Kedua iris hijau cemerlang milik Harry hanya bisa memandang punggung Malfoy saat pemuda itu membalikkan tubuh dan berjalan menjauh. Tubuhnya yang sejak tadi masih bersandar pada dinding perlahan merosot; duduk diam di atas lantai. Ia tidak mengacuhkan suara berisik tidak jauh darinya.

"Blimey, Harry, aku sama sekali tidak percaya dengan apa yang baru saja kulihat."

Tentu. Ia sendiri pun tidak percaya dengan apa yang terjadi barusan. Ia juga tidak mengerti mengapa jantungnya berpacu lebih cepat dari biasanya. Tanpa sadar, Harry menggerakkan tangannya; menyentuh bibir dengan ujung jemarinya.

Ia yakin kalau dirinya tidak sedang bermimpi.

。
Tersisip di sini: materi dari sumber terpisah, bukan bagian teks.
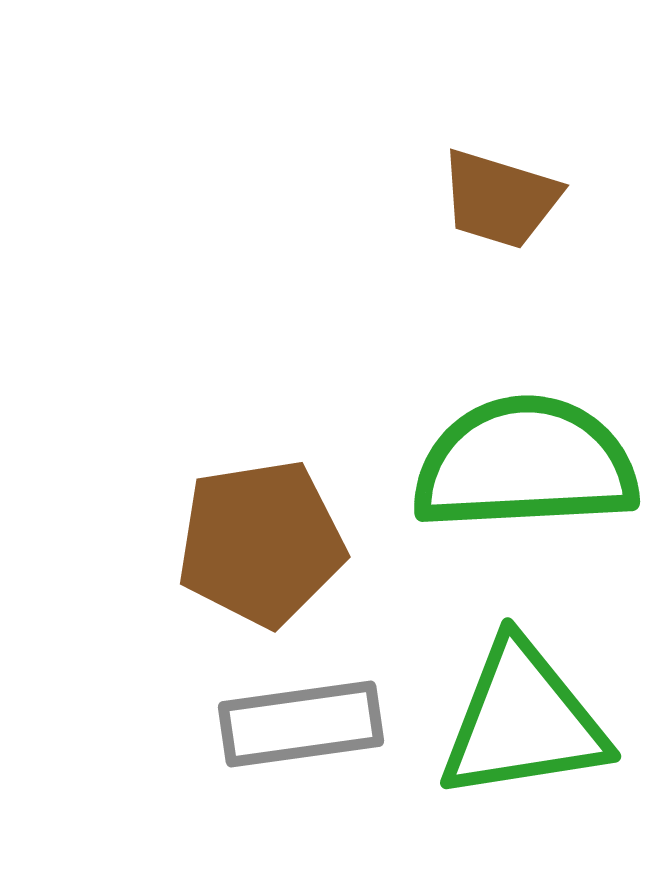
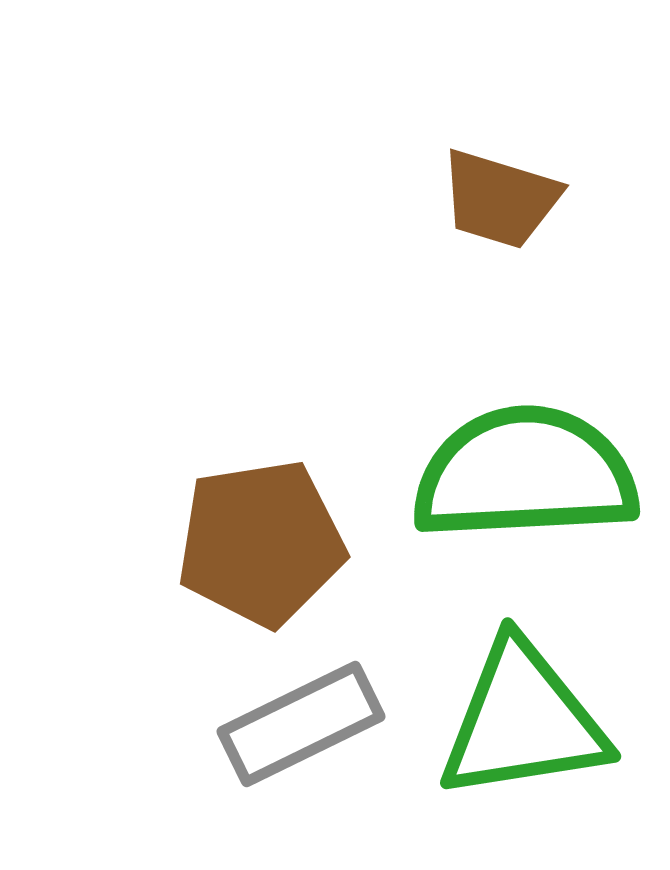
green semicircle: moved 10 px down
gray rectangle: rotated 18 degrees counterclockwise
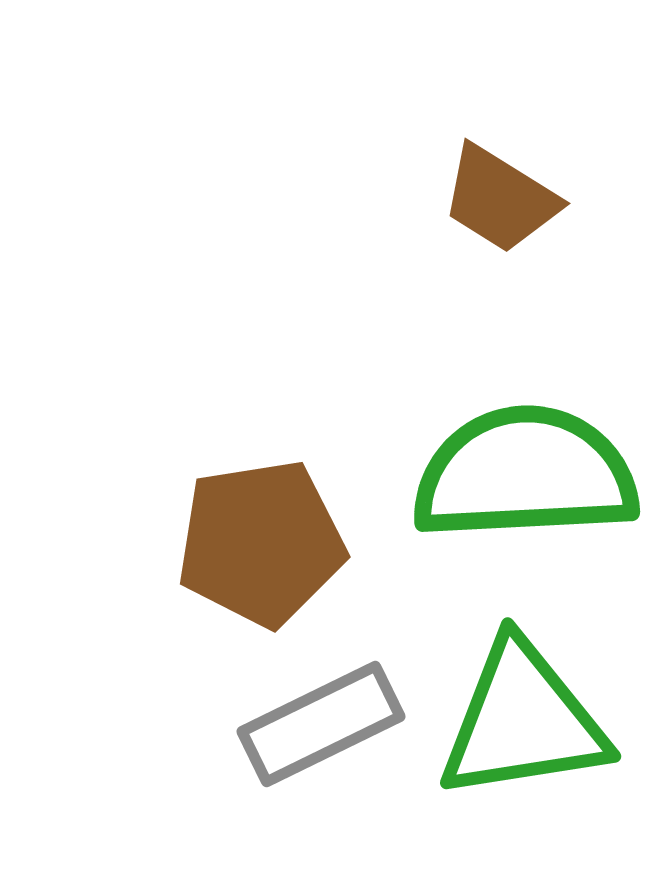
brown trapezoid: rotated 15 degrees clockwise
gray rectangle: moved 20 px right
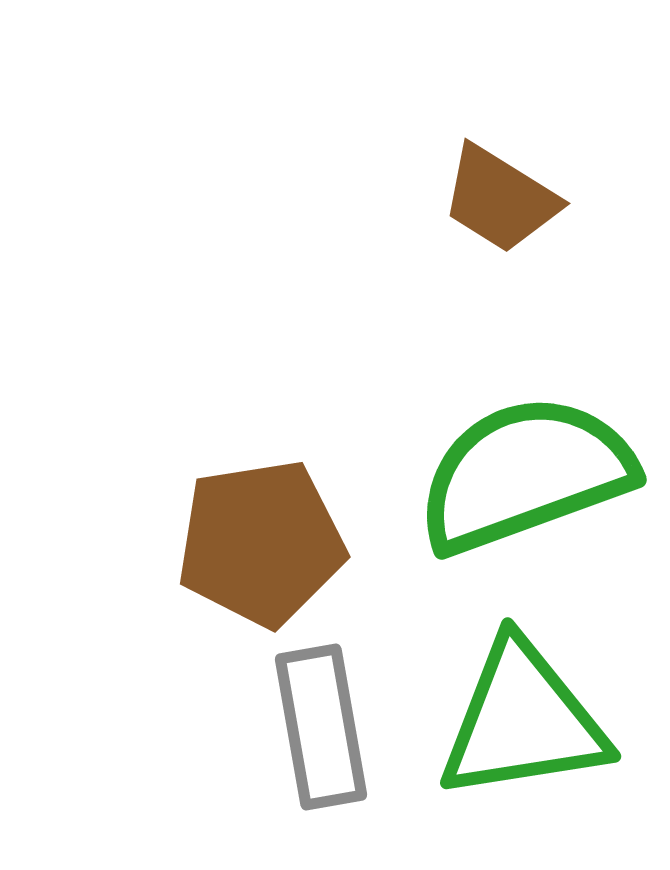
green semicircle: rotated 17 degrees counterclockwise
gray rectangle: moved 3 px down; rotated 74 degrees counterclockwise
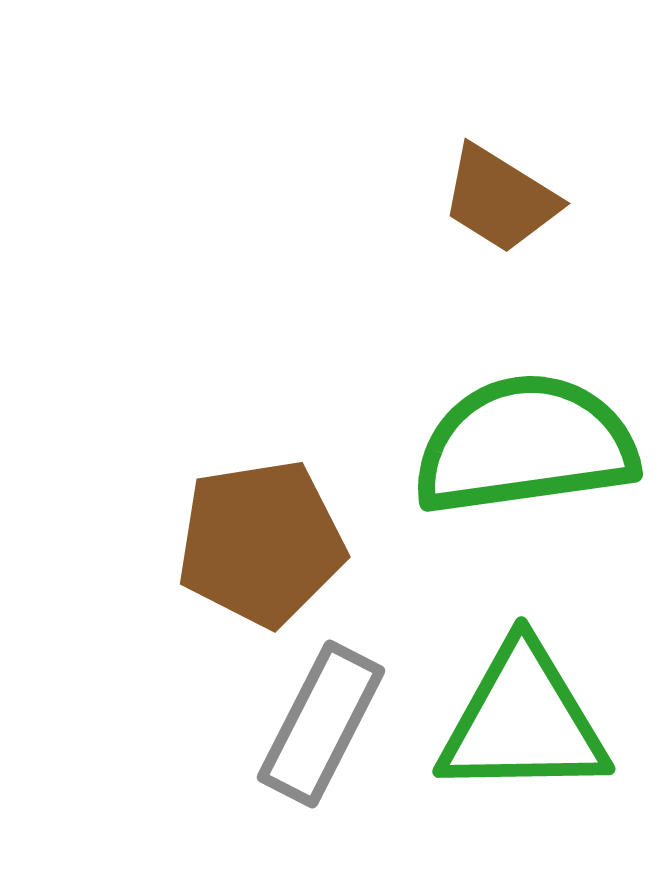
green semicircle: moved 29 px up; rotated 12 degrees clockwise
green triangle: rotated 8 degrees clockwise
gray rectangle: moved 3 px up; rotated 37 degrees clockwise
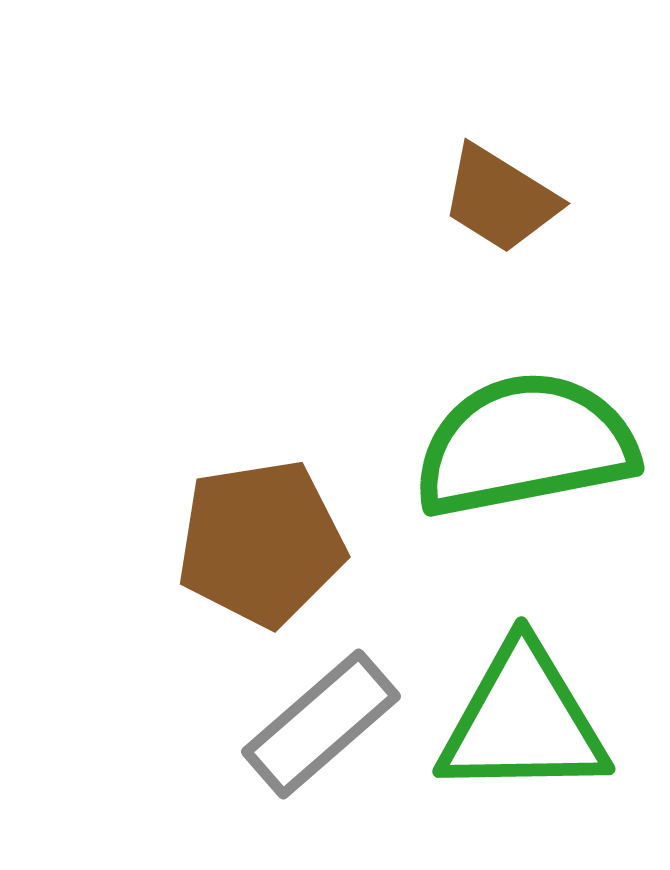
green semicircle: rotated 3 degrees counterclockwise
gray rectangle: rotated 22 degrees clockwise
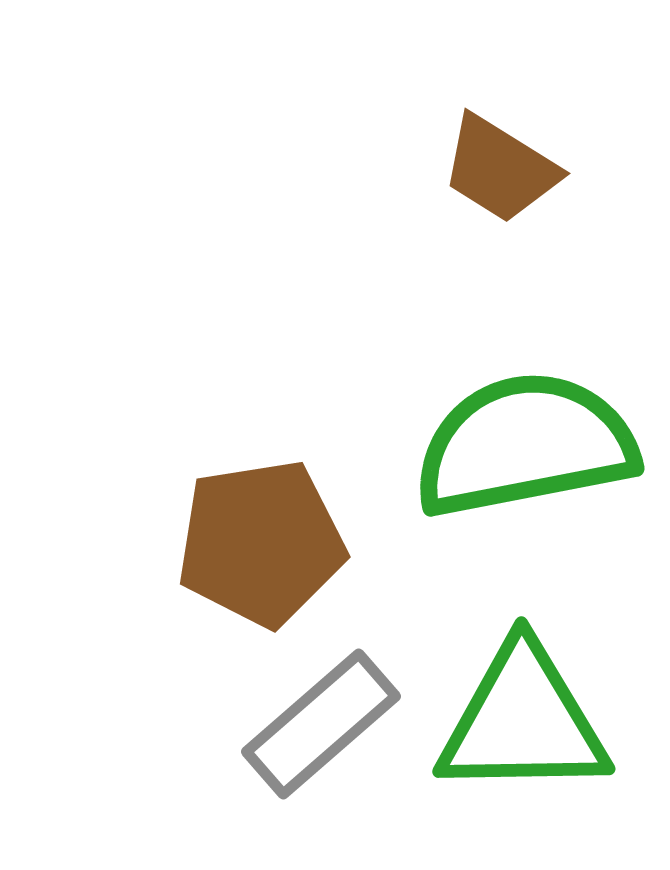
brown trapezoid: moved 30 px up
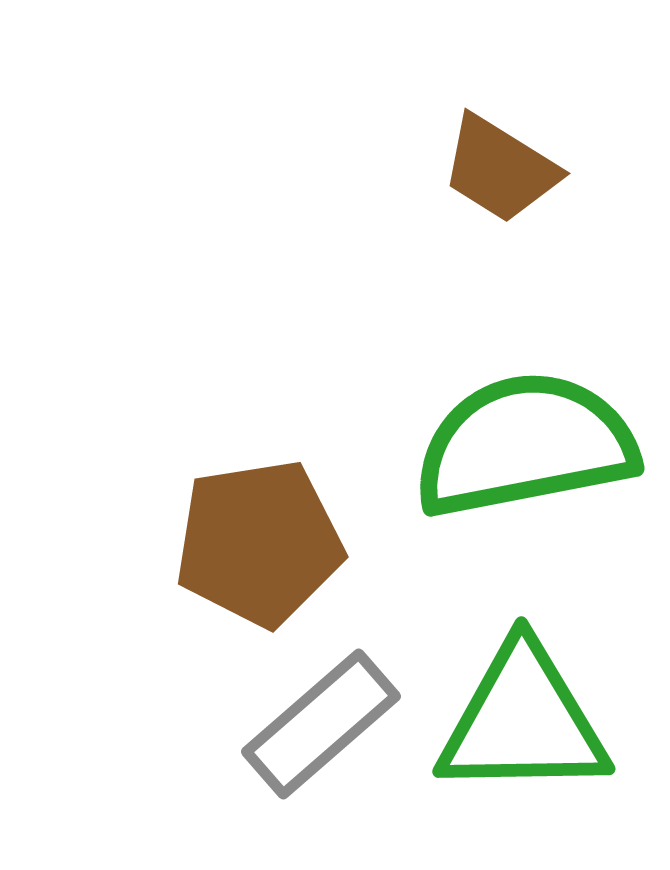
brown pentagon: moved 2 px left
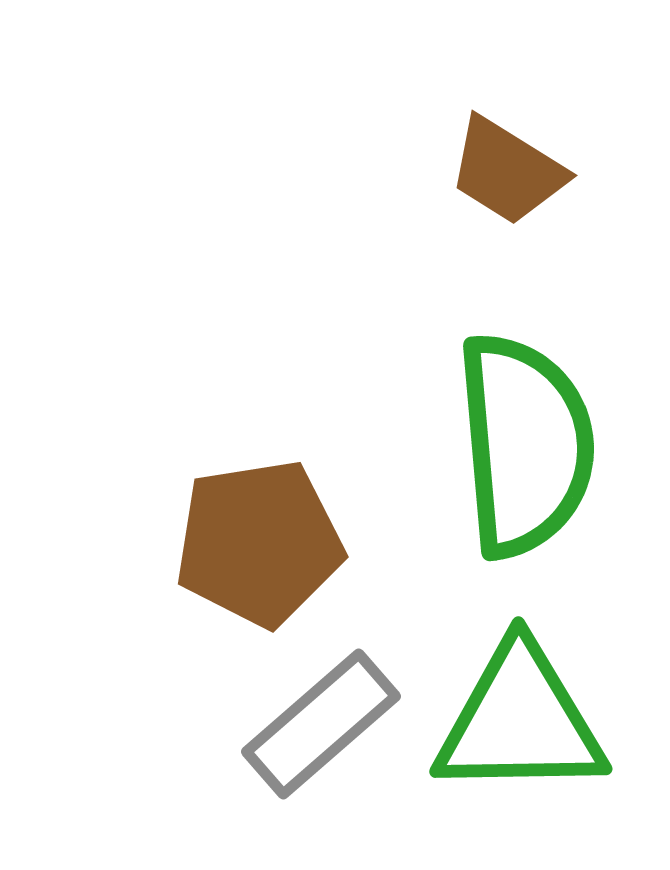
brown trapezoid: moved 7 px right, 2 px down
green semicircle: rotated 96 degrees clockwise
green triangle: moved 3 px left
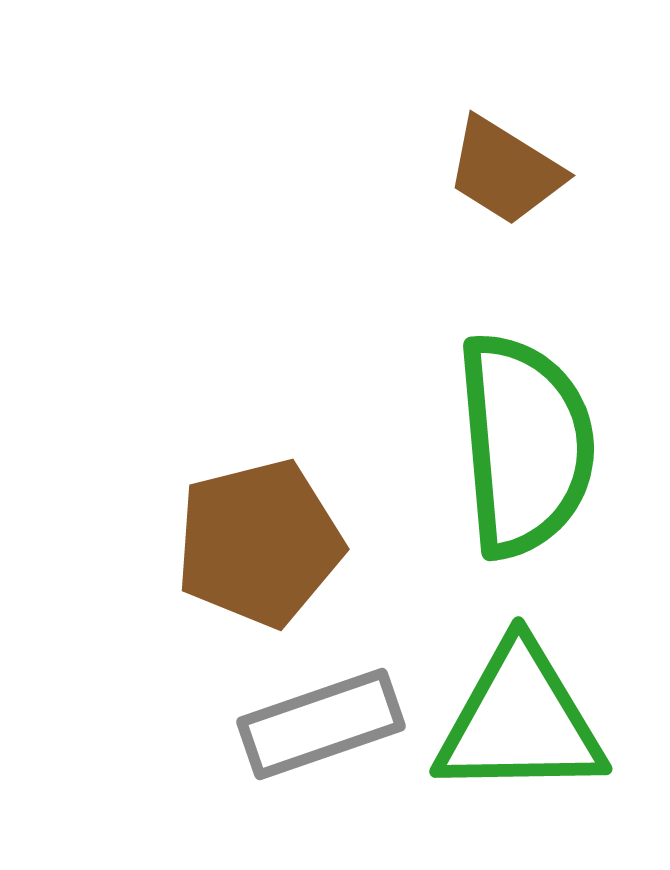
brown trapezoid: moved 2 px left
brown pentagon: rotated 5 degrees counterclockwise
gray rectangle: rotated 22 degrees clockwise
。。

Setelah insiden di koridor tersebut, Harry tidak bisa mengalihkan perhatiannya dari si pirang. Berkali-kali kedua matanya selalu mencari di mana sosok itu berada. Ia bahkan tidak sadar kalau dirinya hampir setengah jam pelajaran Sejarah Sihir hanya menatap punggung pemilik iris kelabu itu; berharap kalau sosok tersebut membalikkan tubuh dan balas menatapnya.
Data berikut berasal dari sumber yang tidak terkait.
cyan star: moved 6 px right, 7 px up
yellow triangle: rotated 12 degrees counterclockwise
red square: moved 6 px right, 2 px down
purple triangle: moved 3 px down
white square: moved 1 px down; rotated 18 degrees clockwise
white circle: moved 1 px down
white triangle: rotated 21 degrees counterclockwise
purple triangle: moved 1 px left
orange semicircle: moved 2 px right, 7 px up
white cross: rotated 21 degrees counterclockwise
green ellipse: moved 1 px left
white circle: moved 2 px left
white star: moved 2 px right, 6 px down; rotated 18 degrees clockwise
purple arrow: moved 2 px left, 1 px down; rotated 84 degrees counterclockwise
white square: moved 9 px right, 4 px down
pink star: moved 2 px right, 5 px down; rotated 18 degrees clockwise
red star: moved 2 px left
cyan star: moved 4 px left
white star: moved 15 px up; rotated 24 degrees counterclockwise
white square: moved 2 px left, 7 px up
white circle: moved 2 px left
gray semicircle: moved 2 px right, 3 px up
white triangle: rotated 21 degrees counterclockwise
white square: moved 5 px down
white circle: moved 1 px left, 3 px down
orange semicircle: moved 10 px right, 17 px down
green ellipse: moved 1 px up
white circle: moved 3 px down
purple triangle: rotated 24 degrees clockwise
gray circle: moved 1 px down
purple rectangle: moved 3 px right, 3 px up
Sudah gilakah dirinya? Harry tentu saja meyakini kalau dirinya mungkin sudah gila. Ia bahkan pernah meragukan dirinya sendiri apakah secara tidak sengaja dirinya meminum ramuan Amortentia atau tidak. Ia sungguh bingung apalagi sikap Malfoy pada dirinya sama sekali tidak membantu. Setelah kejadian itu, Malfoy terlihat menjauhinya. Berpura-pura tidak melihat dirinya ketika mereka berpapasan di koridor, memilih untuk duduk di tempat yang jauh di kelas yang sama dan sebagainya.

Seolah-olah Malfoy mencoba tidak menganggap eksistensinya ada di dunia ini.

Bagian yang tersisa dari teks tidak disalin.